The shelves in Hafez’s kitchen are mostly bare, he says — just flour, oil, and whatever he can stretch through the week for his wife and seven children. He has been working as a driver for 15 years, but lately, it has not been enough. Prices have soared, work is harder to come by, and food is harder still.
“Since COVID-19, things have gotten worse,” the 52-year-old said from his home in Wadi al-Na’am, one of Israel’s largest unrecognized Bedouin villages. “Especially food.”
The war that began on October 7, 2023, only deepened the crisis. But nearly two years on, with no change in sight, the shortages he and others face feel less like a moment of emergency and more like a new normal.

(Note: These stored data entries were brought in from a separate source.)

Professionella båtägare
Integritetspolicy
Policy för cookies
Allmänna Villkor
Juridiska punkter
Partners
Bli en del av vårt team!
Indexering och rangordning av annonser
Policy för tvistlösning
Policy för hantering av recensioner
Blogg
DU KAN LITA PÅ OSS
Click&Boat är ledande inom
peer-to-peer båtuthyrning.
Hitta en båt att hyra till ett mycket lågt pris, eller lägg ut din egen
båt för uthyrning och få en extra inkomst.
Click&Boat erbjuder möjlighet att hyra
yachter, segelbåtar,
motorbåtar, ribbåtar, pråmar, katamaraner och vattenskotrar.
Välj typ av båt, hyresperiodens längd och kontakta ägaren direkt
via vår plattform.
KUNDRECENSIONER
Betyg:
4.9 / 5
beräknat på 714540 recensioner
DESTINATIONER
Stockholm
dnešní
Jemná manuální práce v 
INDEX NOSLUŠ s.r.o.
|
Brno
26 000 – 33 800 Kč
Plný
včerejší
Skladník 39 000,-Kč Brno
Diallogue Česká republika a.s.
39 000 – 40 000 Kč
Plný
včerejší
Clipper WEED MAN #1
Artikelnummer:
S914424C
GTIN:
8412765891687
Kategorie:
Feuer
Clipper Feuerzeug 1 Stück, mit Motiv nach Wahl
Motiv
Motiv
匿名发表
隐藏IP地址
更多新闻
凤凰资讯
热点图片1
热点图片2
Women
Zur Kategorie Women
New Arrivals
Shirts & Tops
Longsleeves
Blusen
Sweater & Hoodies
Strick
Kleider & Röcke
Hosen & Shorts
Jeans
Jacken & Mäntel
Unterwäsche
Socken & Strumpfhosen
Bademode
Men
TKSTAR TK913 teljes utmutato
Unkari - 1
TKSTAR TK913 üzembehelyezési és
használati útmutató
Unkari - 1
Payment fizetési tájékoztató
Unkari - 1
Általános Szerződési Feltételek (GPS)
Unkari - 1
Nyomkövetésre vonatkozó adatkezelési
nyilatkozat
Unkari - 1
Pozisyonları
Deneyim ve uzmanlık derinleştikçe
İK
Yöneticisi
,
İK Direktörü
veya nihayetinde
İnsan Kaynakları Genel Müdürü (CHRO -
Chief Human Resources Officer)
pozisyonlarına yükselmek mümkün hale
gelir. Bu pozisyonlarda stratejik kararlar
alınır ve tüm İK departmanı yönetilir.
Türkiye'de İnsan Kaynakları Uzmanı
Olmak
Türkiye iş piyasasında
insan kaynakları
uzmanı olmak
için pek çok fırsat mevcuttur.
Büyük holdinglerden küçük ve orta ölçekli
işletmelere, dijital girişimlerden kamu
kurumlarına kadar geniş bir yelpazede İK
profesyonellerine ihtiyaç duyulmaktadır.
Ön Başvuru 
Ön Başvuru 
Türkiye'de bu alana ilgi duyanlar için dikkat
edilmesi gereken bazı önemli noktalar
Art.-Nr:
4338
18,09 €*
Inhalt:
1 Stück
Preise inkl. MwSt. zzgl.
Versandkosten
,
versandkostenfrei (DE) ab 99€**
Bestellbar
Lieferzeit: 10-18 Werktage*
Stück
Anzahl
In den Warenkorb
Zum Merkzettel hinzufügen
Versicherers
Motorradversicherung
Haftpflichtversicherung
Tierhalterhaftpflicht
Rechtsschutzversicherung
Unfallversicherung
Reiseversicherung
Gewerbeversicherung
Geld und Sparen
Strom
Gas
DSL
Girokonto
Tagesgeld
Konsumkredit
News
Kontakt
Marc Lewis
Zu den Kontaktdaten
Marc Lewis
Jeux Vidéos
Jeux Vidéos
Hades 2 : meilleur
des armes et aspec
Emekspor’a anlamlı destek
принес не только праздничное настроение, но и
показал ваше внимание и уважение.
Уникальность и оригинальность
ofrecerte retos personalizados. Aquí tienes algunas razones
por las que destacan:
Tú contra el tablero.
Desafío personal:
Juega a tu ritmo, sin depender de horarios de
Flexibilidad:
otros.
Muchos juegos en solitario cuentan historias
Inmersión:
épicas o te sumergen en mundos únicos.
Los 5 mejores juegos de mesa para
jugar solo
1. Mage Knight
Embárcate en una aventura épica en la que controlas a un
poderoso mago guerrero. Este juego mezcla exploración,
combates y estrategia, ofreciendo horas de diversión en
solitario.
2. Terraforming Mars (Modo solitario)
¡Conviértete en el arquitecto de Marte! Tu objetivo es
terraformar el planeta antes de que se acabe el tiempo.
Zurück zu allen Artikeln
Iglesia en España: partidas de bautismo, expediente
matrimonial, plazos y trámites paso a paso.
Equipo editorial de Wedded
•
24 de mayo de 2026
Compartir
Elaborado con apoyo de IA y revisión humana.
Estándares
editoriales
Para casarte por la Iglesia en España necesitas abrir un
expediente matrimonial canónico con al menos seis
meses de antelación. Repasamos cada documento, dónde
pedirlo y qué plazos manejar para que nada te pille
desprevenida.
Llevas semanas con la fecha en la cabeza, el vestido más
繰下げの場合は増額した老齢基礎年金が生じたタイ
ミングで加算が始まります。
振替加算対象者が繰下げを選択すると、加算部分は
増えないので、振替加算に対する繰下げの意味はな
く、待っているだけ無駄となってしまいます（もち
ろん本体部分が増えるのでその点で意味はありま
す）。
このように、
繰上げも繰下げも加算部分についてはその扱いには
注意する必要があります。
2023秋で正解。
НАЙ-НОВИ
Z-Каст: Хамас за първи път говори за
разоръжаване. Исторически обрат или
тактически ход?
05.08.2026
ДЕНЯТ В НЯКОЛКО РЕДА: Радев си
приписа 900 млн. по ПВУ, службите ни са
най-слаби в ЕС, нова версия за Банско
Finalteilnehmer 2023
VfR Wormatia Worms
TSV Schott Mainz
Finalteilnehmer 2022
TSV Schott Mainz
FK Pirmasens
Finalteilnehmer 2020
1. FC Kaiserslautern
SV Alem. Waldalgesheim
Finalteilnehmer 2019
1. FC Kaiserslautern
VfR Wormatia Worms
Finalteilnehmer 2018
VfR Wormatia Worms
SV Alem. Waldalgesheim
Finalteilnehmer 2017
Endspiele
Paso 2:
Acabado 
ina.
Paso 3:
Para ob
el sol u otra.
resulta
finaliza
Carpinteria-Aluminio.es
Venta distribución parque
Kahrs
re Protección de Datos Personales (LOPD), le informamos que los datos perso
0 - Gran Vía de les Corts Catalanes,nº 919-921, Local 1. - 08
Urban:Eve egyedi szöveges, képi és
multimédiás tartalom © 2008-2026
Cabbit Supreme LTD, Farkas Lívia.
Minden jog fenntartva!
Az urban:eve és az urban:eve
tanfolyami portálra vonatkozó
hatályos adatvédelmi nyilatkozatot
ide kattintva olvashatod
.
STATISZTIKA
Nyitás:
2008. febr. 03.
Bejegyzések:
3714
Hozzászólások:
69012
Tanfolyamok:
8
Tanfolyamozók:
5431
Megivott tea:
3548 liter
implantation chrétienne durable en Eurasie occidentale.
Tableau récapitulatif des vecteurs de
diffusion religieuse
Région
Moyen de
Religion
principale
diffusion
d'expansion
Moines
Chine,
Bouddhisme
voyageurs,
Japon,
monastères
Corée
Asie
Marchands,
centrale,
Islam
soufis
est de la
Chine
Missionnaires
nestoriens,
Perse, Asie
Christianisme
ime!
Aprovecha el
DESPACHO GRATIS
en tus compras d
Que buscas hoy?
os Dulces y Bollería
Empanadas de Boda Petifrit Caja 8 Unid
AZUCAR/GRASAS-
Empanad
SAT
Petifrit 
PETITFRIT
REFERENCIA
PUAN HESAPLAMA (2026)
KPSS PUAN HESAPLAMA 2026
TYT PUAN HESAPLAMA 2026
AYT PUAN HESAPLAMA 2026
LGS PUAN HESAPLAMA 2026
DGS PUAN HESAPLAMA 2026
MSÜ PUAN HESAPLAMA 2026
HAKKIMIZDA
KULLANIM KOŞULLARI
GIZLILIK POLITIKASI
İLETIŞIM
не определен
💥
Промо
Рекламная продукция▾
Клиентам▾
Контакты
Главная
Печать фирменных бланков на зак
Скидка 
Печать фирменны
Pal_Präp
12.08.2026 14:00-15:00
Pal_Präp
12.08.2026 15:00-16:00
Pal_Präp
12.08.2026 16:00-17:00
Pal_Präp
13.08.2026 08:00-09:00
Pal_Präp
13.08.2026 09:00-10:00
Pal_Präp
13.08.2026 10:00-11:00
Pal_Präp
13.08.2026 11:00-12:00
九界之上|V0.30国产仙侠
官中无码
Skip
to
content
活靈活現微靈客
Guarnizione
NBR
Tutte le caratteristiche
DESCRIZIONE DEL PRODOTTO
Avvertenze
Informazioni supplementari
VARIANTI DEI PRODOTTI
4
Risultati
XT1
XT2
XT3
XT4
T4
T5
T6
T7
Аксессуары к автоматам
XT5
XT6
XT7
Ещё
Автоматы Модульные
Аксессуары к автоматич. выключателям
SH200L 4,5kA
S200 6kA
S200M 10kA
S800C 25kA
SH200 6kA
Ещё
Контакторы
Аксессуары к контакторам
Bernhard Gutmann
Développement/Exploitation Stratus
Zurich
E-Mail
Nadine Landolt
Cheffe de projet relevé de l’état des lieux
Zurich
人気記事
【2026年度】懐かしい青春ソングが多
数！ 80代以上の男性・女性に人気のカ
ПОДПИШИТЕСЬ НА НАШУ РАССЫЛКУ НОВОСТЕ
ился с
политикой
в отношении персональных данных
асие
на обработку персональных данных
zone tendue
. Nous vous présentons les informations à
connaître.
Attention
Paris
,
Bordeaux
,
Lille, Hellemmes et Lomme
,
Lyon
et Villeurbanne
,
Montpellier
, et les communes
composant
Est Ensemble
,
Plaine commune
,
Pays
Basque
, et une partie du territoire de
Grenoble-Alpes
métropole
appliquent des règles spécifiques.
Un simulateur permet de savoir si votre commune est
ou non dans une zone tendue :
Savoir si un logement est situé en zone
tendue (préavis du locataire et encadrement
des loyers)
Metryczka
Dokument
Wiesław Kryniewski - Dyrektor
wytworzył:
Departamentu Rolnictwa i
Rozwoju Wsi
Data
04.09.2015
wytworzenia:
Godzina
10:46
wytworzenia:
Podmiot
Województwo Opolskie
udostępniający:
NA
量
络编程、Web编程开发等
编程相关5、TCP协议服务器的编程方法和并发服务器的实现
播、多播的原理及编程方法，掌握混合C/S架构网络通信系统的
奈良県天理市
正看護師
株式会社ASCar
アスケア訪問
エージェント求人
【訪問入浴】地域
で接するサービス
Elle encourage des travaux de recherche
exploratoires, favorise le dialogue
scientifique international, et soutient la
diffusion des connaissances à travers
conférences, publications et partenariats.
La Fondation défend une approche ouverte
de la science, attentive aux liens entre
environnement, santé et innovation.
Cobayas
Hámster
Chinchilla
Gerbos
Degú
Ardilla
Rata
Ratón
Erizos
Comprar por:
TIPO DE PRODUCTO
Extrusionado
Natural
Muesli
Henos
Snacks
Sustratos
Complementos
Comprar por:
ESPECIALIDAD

A report published in March by the Adva Center and the Negev Coexistence Forum lays bare the situation’s scale and complexity. Based on 21 in-depth interviews with Bedouin women from seven villages, the researchers found that structural deprivation, cultural stigma, and post-war economic fallout have left many families relying almost exclusively on bread, flour, and oil — if they can obtain them.
“People couldn’t leave the village to get food,” said Huda Abu Obaid, director of the Negev Coexistence Forum and one of the report’s authors. “For weeks, we brought food ourselves — trucks of flour, tens of thousands of food boxes. It was an emergency.”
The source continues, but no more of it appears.